Orbital Composites lands new government contracts to advance in-space manufacturing

Advanced manufacturing startup Orbital Composites is expanding its in-space servicing, assembly and manufacturing development work with three new Small Business Innovation Research (SBIR) contracts valued at more than $3 million combined.

One contract, for the U.S. Space Force (USSF), is focused on developing a new type of antenna based on an emerging field called “quantum field theory,” that has promising applications for defense customers and in the energy sector. The second, also for the USSF, is looking at developing and printing low-cost CubeSats engineered to withstand harsh radiation environments, such as in geosynchronous orbit (GEO). The final SBIR, with the Air Force, is focused on developing composite printing techniques using an advanced material called “carbon-carbon.”

The three SBIRs reflect Orbital Composite’s deepening commitment to the space industry, to which CEO Amolak Badesha said the company had taken an “unconventional path.”

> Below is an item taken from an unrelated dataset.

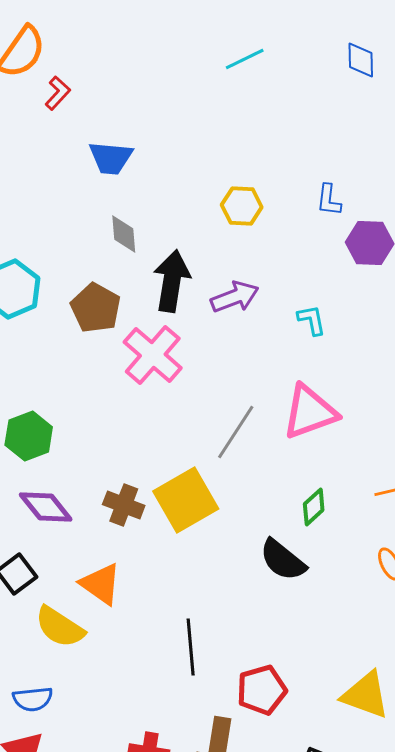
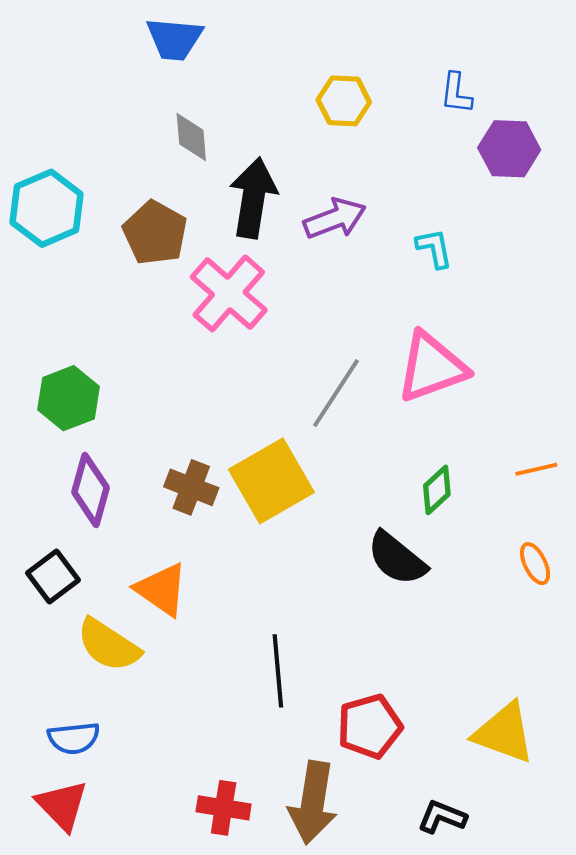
purple diamond: (46, 507) -> (90, 490), turned 54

Founded in 2015, Orbital Composites was built on the premise that you could innovate additive manufacturing techniques to print the most advanced products possible. To that end, the company makes robotic printing systems that print composites at varying scales: all the way from the very small and intricate up to the very large.

The company’s manufacturing techniques could be used for industries ranging from space to energy or climate, Badesha explained.

“We’re not dependent on just one market,” he said. “The same materials that are used for reentry vehicles or even for hypersonics, those same materials are used in hydrogen propulsion or even normal commercial aircraft.”

Over time, the company started thinking not just about printing materials for space — but printing them in space, too.

The company has a three-step plan, Badesha said. The first step is making everything on Earth and launching it to space. Step two is printing products, like antenna tiles, on the ground and assembling them in space. “We can start making 15-, 20-meter antennas like that,” he said, at a dramatically reduced cost.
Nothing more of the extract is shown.